Leafing through Gabriel Josipovici's novel Moo Pak for the purposes of wrapping up my brief notes on that novel, I happened upon this passage, late in the book, which I remember, but which in the wake of some of the anthropological stuff I've been reading jumped out at me even more:
The whole history of language and of human culture, he said, is to be found in the decision to renounce the immediate pleasure for the long-term benefit. Aaaaah to Ma-Ma, as Roman Jakobson has so well described it. The task of art, on the other hand, he said, is to find a way of returning to the Aaaah! but in such a way that it can be grasped by others, that it enters the sphere of the social. Is it a coincidence do you think, he said, that both Jakobson and Chomsky are Jews? That Chomsky's first published work was on the Hebrew language? I am of course not suggesting that Hebrew was the original language or is closer to the origins of language than any other language, just as I am not suggesting that Jews were the first at anything whatsoever.

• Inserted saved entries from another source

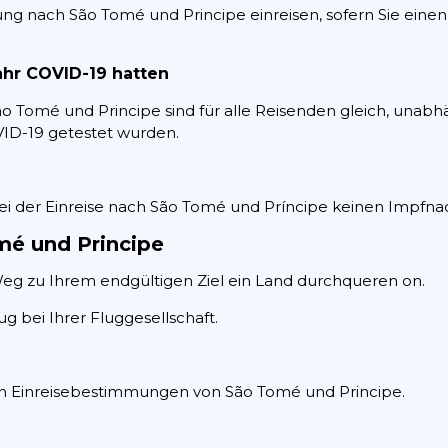
g nach São Tomé und Principe einreisen, sofern Sie eine
hr COVID-19 hatten
 Tomé und Principe sind für alle Reisenden gleich, unabhä
VID-19 getestet wurden.
ei der Einreise nach São Tomé und Príncipe keinen Impfna
mé und Principe
 Weg zu Ihrem endgültigen Ziel ein Land durchqueren on.
g bei Ihrer Fluggesellschaft.
n Einreisebestimmungen von São Tomé und Principe.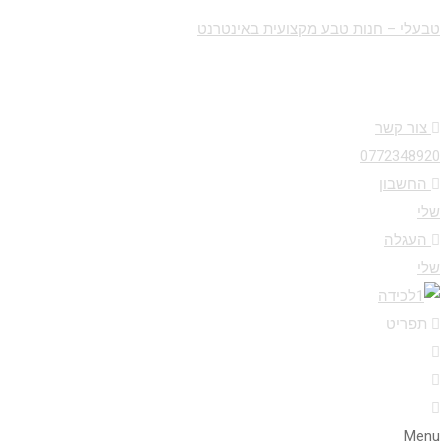
טבעלי – חנות טבע מקצועית באינטרנט
צור קשר
0772348920
החשבון
שלי
העגלה
שלי
תפריט
Menu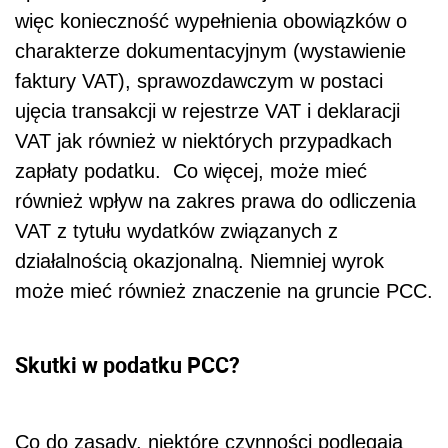
może mieć również znaczenie na gruncie PCC.
Skutki w podatku PCC?
Co do zasady, niektóre czynności podlegają
opodatkowaniu PCC, chyba że przynajmniej
jedna ze stron jest w związku z tą czynnością
opodatkowana lub zwolniona z VAT. Czasami
zdarza się, że podatnicy opodatkowują umowy
PCC, tak by uniknąć ryzyka podczas
ewentualnej kontroli (np. pożyczki udzielone
incydentalnie przez podatników VAT).
Powyższy wyrok potwierdza więc, że podejście
takie nie do końca jest prawidłowe a PCC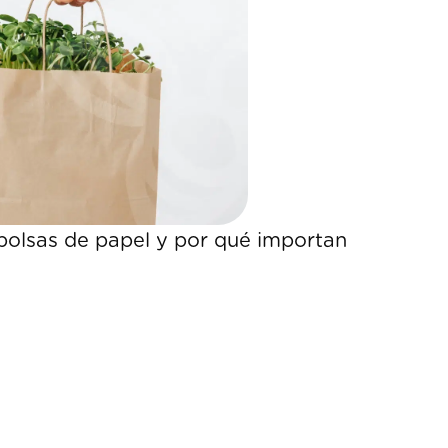
 bolsas de papel y por qué importan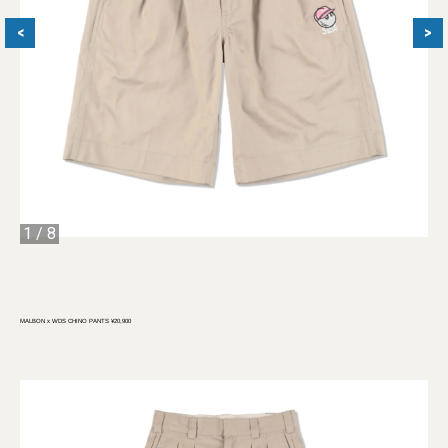
<
>
1
/
8
MALBON x WDS CHINO PANTS ¥20,900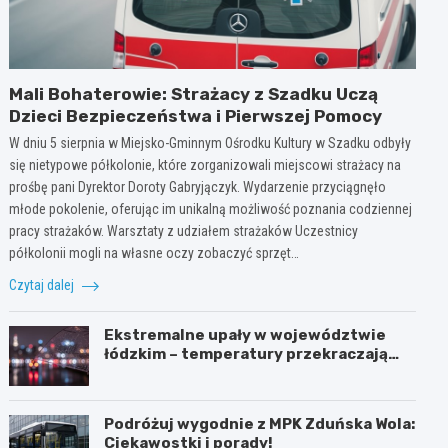
Mali Bohaterowie: Strażacy z Szadku Uczą
Dzieci Bezpieczeństwa i Pierwszej Pomocy
W dniu 5 sierpnia w Miejsko-Gminnym Ośrodku Kultury w Szadku odbyły
się nietypowe półkolonie, które zorganizowali miejscowi strażacy na
prośbę pani Dyrektor Doroty Gabryjączyk. Wydarzenie przyciągnęło
młode pokolenie, oferując im unikalną możliwość poznania codziennej
pracy strażaków. Warsztaty z udziałem strażaków Uczestnicy
półkolonii mogli na własne oczy zobaczyć sprzęt…
Czytaj dalej
Ekstremalne upały w województwie
łódzkim – temperatury przekraczają
35ºC!
Podróżuj wygodnie z MPK Zduńska Wola:
Ciekawostki i porady!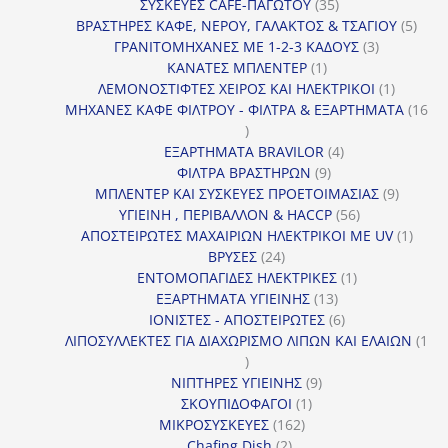
προϊόντα
35
ΣΥΣΚΕΥΕΣ CAFE-ΠΑΓΩΤΟΥ
35
προϊόντα
5
ΒΡΑΣΤΗΡΕΣ ΚΑΦΕ, ΝΕΡΟΥ, ΓΑΛΑΚΤΟΣ & ΤΣΑΓΙΟΥ
5
3
προϊ
ΓΡΑΝΙΤΟΜΗΧΑΝΕΣ ΜΕ 1-2-3 ΚΑΔΟΥΣ
3
1
προϊόντα
ΚΑΝΑΤΕΣ ΜΠΛΕΝΤΕΡ
1
προϊόν
1
ΛΕΜΟΝΟΣΤΙΦΤΕΣ ΧΕΙΡΟΣ ΚΑΙ ΗΛΕΚΤΡΙΚΟΙ
1
προϊόν
ΜΗΧΑΝΕΣ ΚΑΦΕ ΦΙΛΤΡΟΥ - ΦΙΛΤΡΑ & ΕΞΑΡΤΗΜΑΤΑ
16
16
προϊόντα
4
ΕΞΑΡΤΗΜΑΤΑ BRAVILOR
4
9
προϊόντα
ΦΙΛΤΡΑ ΒΡΑΣΤΗΡΩΝ
9
προϊόντα
9
ΜΠΛΕΝΤΕΡ ΚΑΙ ΣΥΣΚΕΥΕΣ ΠΡΟΕΤΟΙΜΑΣΙΑΣ
9
56
προϊόντ
ΥΓΙΕΙΝΗ , ΠΕΡΙΒΑΛΛΟΝ & HACCP
56
προϊόντα
1
ΑΠΟΣΤΕΙΡΩΤΕΣ ΜΑΧΑΙΡΙΩΝ ΗΛΕΚΤΡΙΚΟΙ ΜΕ UV
1
24
προϊό
ΒΡΥΣΕΣ
24
προϊόντα
1
ΕΝΤΟΜΟΠΑΓΙΔΕΣ ΗΛΕΚΤΡΙΚΕΣ
1
13
προϊόν
ΕΞΑΡΤΗΜΑΤΑ ΥΓΙΕΙΝΗΣ
13
προϊόντα
6
ΙΟΝΙΣΤΕΣ - ΑΠΟΣΤΕΙΡΩΤΕΣ
6
προϊόντα
ΛΙΠΟΣΥΛΛΕΚΤΕΣ ΓΙΑ ΔΙΑΧΩΡΙΣΜΟ ΛΙΠΩΝ ΚΑΙ ΕΛΑΙΩΝ
1
1
προϊόν
9
ΝΙΠΤΗΡΕΣ ΥΓΙΕΙΝΗΣ
9
1
προϊόντα
ΣΚΟΥΠΙΔΟΦΑΓΟΙ
1
162
προϊόν
ΜΙΚΡΟΣΥΣΚΕΥΕΣ
162
2
προϊόντα
Chafing Dish
2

I am only wondering out loud, as others must have wondered, though no-one has, to my knowledge, put such ideas into print, for obvious reasons. Nonetheless, he said, the power of Chomsky's work has perhaps retarded rather than advanced our understanding of the origins of human language. For, like so many thinkers before him, but now in full awareness of what he is doing, Chomsky has found the means of cutting man off from his past and so from all other animals. There is a fierce rationality about Chomsky, he said, which more than one commentator, taking up hints in his own writing, has compared to that of Descartes. I myself, he said, prefer to see it as a Jewish trait, like the burning intellectual intensity of a Spinoza or a Wittgenstein. But if he is to be compared to Wittgenstein, he said, it has to be to the young Wittgenstein, for though Wittgenstein lost none of his intensity as he grew older he came to see that our confusions and failures are at least as important as our triumphs and successes and as much in need of explanation. Confusion for Descartes, on the other hand, he said, is something to be eliminated, much as Luther and Calvin wished to eliminate sin. But I am with the later Wittgenstein in this, Jack said, that I believe we eliminate sin and confusion at the cost of eliminating our humanity. On the other hand, he said, we should obviously not make a fetish of failure and confusion.